Nits About Restaurants and What I Love in a Restaurant


Right now, with an agent interested in selling my cookbook, Cooking in Leaves, I have food on the brain.  I don't always want to cook; I love eating out.  There are certain things that turn me off about some restaurants, though.  And there are things that make a restaurant one to return to.  Here's my list.  I'd love to hear yours.

My Restaurant Nits
**No reservations allowed
**Food I can make better
**Overcooked seared tuna
**Places closed between lunch hour and dinner
**Servers who kneel at the table
**Servers who push courses too fast
**Long, awkward waits for service or courses
**Expensive dishes that try but fail to be stacked art
**Tough or tasteless steak
**Sweet sauces on my meat
**Fusion of dissimilar cuisines for the sake of unique
**Ice tea from a soda dispenser
**Sticky tables
**Trendy food, like throwing a fried egg on everything
**Too cold
**Too dark to read the menu
**Fancy names for simple foods
**Desserts and appetizers that cost more than the main dish
**Barbeque sauce cooked onto my meat (I'd like to offer a shout-out here.  I’m from K.C. Missouri, and Rib House is the only place I’ve found in the Denver metro area that does it right…offering choices of BBQ sauce to later put—or not put--over pit-cooked ribs)

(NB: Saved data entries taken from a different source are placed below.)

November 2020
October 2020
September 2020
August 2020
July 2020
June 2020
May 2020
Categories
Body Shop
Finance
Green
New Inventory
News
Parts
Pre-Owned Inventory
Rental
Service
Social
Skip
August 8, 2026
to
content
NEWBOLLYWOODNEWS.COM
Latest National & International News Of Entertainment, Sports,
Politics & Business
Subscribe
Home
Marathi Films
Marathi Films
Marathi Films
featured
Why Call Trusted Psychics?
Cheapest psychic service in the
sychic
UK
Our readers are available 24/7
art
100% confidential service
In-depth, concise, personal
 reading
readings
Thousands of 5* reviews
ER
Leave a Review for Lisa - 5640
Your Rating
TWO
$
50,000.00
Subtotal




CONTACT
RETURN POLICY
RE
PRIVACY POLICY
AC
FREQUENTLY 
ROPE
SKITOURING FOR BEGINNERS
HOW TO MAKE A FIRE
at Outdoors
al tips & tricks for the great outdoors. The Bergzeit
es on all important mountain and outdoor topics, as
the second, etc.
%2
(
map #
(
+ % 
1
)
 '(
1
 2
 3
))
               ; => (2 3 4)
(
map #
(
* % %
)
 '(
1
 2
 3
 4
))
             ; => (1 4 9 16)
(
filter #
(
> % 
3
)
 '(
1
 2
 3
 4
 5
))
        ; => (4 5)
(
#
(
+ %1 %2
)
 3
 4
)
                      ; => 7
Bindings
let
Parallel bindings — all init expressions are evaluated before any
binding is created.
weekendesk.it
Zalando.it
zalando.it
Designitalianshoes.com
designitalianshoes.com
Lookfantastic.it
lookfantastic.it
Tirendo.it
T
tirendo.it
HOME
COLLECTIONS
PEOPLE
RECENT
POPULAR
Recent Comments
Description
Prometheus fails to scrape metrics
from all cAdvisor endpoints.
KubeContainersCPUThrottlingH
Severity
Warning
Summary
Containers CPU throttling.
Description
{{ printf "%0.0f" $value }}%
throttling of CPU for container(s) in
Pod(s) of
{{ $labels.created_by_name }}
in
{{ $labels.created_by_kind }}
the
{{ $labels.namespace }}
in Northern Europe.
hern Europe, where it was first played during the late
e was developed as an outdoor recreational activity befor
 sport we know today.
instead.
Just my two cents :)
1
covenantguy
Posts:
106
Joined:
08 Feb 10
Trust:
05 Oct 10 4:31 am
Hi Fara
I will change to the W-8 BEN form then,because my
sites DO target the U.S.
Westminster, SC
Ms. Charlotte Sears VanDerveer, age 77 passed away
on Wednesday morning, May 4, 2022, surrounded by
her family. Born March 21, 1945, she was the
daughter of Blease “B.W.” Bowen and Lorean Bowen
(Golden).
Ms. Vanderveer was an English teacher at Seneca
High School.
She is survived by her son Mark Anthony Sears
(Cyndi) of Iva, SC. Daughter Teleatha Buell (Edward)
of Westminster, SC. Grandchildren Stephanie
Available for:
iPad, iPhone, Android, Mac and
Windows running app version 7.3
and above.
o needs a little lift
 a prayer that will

 What I Love in a Restaurant:
 **Ethnic restaurants as authentic as street food.  
**Hole-in-the-walls with dependable food and owners that get to know you.
**If casual seafood, paper towels on the tables and wood floors with shell discards.
**Free samples of wine.
**Ethnic faces in ethnic restaurants.
**Clean and elegant bathrooms.
**Exotic, unctuous offerings like innards (a wimpy companion will have to stomach it).
**Small portion offerings with reasonable prices so I can try several things.
**Food I’ve never had--unless it’s dog, rat, cat, or human.   
**My tacky indulgence—all-you-can-eat steamed crab (straight up, no butter).
**If casual, electrical outlets with internet enabled outside of peak hours.  It may be a chain but they welcome surfers and writers like me.
**Abundant lemon wedges for my tea.
**Would love but never get—passion fruit.
**Both olive oil and butter on the table for bread.
**Every kind of sweetener on the table from raw sugar and stevia to saccharine and Splenda, honey... offerings for all tastes.

What bugs you?
What do you think makes for a great restaurant? 
-- your food obsessed Inkpot



3 comments:

  1. I'm not Anonymous, no matter what the screen says. I'm Claire Walter at http://www.culinary-colorado.com, and I look forward to your book.

    What I hate:
    >>Restaurants that are so noisy that you have to yell to be heard and strain to hear.
    >Servers who come back to the table right after they deliver the food and ask, "How's everything tasting?" Sometimes I'm still chewing the first bite.
    >Servers who after a meal unctuously ask, "How delicious was everything?"
    >Restaurants where someone takes the plate away from the person who is finished while the other diner is still eating, usually explaining that s/he is "taking it out of your way." What makes him/her think it is in my way. I believe that can make the companion feel rushed.
    >Waitrons who seem to turn the other way every time they pass my/our table.
    >Water glasses being refilled even after two sips.
    >Personally, I don't want my coffee cup refilled until I'm finished with a cup. I like my coffee sweet and with cream/half&half, so the balance is disturbed when someone "heats that up." But this is MY quirky preference.
    >Chains.

    What I love:
    >Consistent service -- attentive but not hovering or neglectful.
    >House-made food. I don't want to pay 6 bucks for a piece of cake that came off a Sysco truck.
    >Good bread with a toothsome crust, preferably with a choice of olive oil or butter. Heating up bread that is lousy to begin with isn't good enough.
    >Dishes that are subtly salted. I can add more if I want, but I can never "desalt" something oversalted.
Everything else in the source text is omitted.